Top of Exercise data

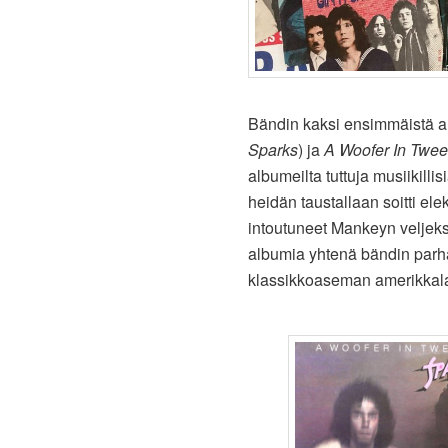
Bändin kaksi ensimmäistä 
Sparks
) ja
A Woofer In Tweet
albumeilta tuttuja musiikilli
heidän taustallaan soitti ele
intoutuneet Mankeyn veljeks
albumia yhtenä bändin parh
klassikkoaseman amerikkala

Bottom of Exercise data

• _Work instructions_: Each entry is to be returned precisely as it appears, but the pictures are to be dropped.

• _Exercise answer_:
Bändin kaksi ensimmäistä 
Sparks
) ja
A Woofer In Tweet
albumeilta tuttuja musiikilli
heidän taustallaan soitti ele
intoutuneet Mankeyn veljeks
albumia yhtenä bändin parh
klassikkoaseman amerikkala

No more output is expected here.